Avec mon pauvre bac mention assez bien, je ne pouvais pas prétendre intégrer Sciences Po. Mes parents, de toute façon, ne m’auraient jamais payé une chambre à Paris, et après avoir passé toute mon adolescence dans une école catholique, j’avais envie de liberté. Je rêvais d’être à ma place, de fréquenter des gens normaux, c’est-à-dire des étudiants appartenant à la même classe sociale que moi, ni des prolétaires, ni des grands bourgeois.
À Villetaneuse, dans cette fac de la banlieue nord qui m’était assignée en fonction de mon lieu de résidence, je ne risquais pas de revoir mes anciens camarades de Saint Martin. Et selon toute probabilité, les enfants d’ouvriers, eux, pointaient déjà à l’usine. Je pensais retrouver là les élèves du lycée, avec qui j’espérais nouer des relations normales, entre fils, et aussi filles enfin, de Français moyens. Mais étais-je encore moi-même un Français moyen ? L’avais-je vraiment été ? Le serais-je jamais ?
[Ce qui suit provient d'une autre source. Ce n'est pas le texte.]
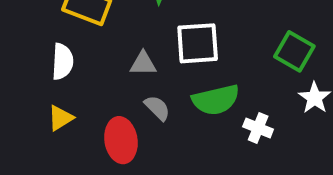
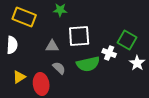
yellow triangle: (60, 118) -> (19, 77), moved
white cross: (258, 128) -> (109, 53), moved

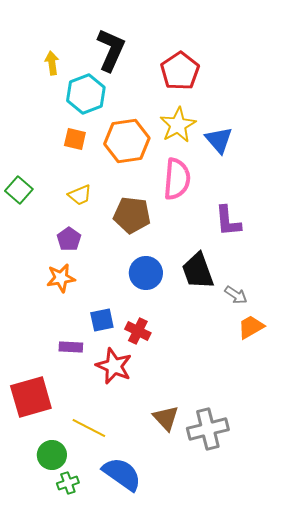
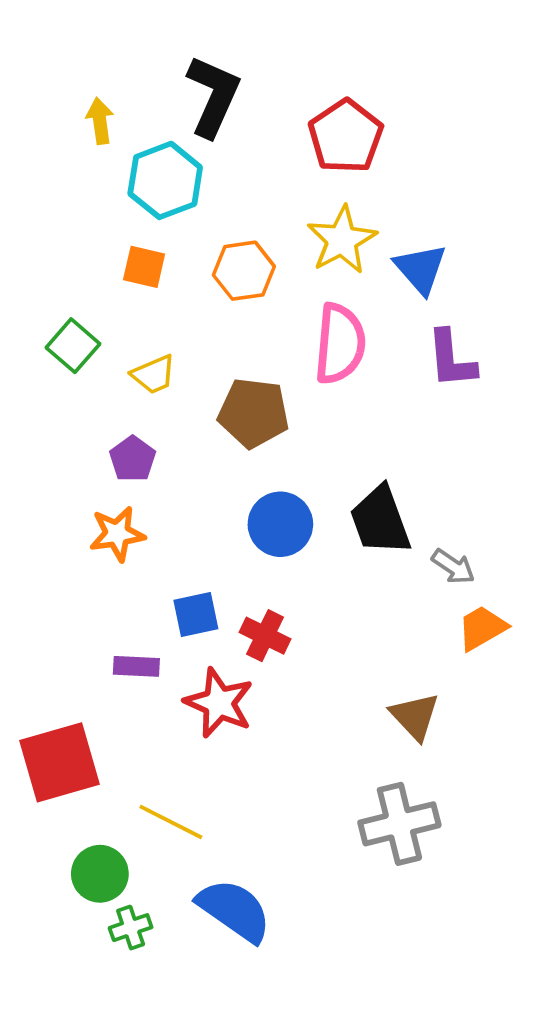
orange hexagon: (127, 141) -> (244, 271), size x0.7
green square: (19, 190) -> (73, 346), moved
purple L-shape: (228, 221) -> (451, 359), moved
brown triangle: (166, 418) -> (415, 716), moved

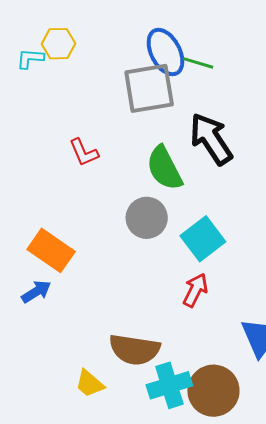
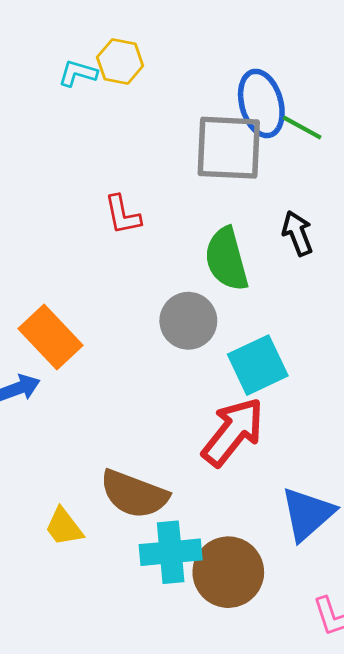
black arrow: (211, 139) -> (298, 233), size x0.6
red arrow: (195, 290) -> (233, 432), size x1.6

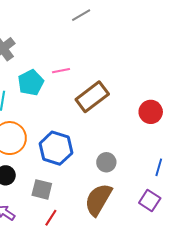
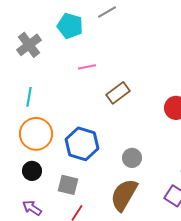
cyan pentagon: (31, 83) -> (70, 26), moved, turned -30
brown rectangle: (92, 97) -> (118, 93), size x0.7

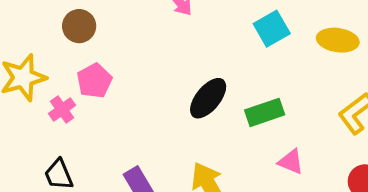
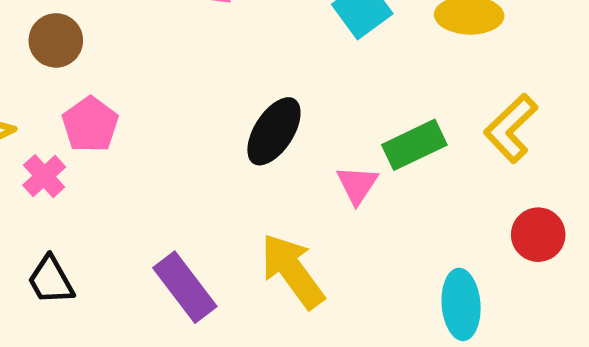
green rectangle: (265, 112) -> (414, 145), moved
pink triangle: (291, 162) -> (357, 185), moved, turned 48

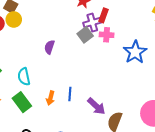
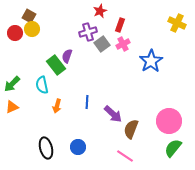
purple cross: (92, 23) -> (88, 32), moved
pink cross: (107, 35) -> (123, 44), turned -32
orange arrow: (50, 98) -> (57, 106), moved
green rectangle: (22, 102) -> (56, 65), moved

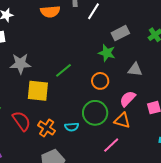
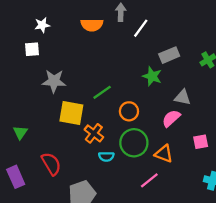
orange circle: (100, 81) -> (129, 111), moved
pink semicircle: (128, 99) -> (171, 118), moved
red semicircle: (22, 121) -> (51, 164), moved
orange cross: (47, 128) -> (94, 133), moved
À quatorze ans, j’avais donc quitté le taudis où j’étais né et où j’avais grandi, avec mon frère et mes deux sœurs. Après un projet de construction avorté à Montlignon, qui quelques années plus tard m’aurait permis d’aller presqu’à pied à la fac de Villetaneuse, ou en une demi-heure de train et de métro à la Sorbonne, nous habitions désormais une immense maison, toujours à Auvers, mais deux kilomètres plus loin, encore plus isolée que la première. Une demeure bourgeoise, entourée d’un parc de deux hectares, que mon père avait fait construire par un vieux maçon à la retraite, en nous mettant à contribution, nous les garçons, quand nous n’étions pas à l’école, pour pousser les brouettes de béton que ce vieil homme n’était plus en capacité de déplacer.
À vrai dire cette maison, pendant les deux ou trois premières années, nous n’en occupions que le sous-sol, les étages d’habitation restant encore en chantier. J’avais quitté une masure où je devais partager un lit à deux places avec mon frère dans la même chambre que mes deux sœurs, je me retrouvais dans ce même lit, toujours avec mon frère, dans une chambre cette fois sans fenêtre, au sous-sol d’une gentilhommière en construction. Au moins, maintenant, nous avions accès à une douche, et à des toilettes dignes de ce nom.
En matière d’eau courante, d’ailleurs, nous ne risquions plus de manquer. Bâtie en contrebas de la route à une centaine de mètres de l’Oise, contre l’avis du maçon lui-même, la maison fut inondée avant même la fin des travaux. Un mètre quatre-vingt d’eau au rez-de-chaussée. Mon frère et moi avions bricolé un radeau pour explorer notre nouveau chez-nous. Quand on est enfant, on s’amuse de tout, même du pire. Mais chaque hiver après cela, nous vivions dans la crainte d’une nouvelle inondation qui nous laisserait à nouveau sans chauffage et parfois sans électricité.
Finalement, à l’âge de seize ans, j’avais ma propre chambre, à l’étage et plus ou moins à l’abri des caprices de la rivière. Je n’avais d’ailleurs que l’embarras du choix pour la chambre, puisqu’entre-temps mes deux sœurs avaient quitté la maison après s’être mariées à la hâte pour fuir cet enfer familial. Mon frère était sur le point de partir aussi. Je vivais donc désormais seul avec mes parents dans ce « château » enfin achevé et doté de toutes les commodités, mais à présent déserté. En ne rêvant que de pouvoir partir à mon tour.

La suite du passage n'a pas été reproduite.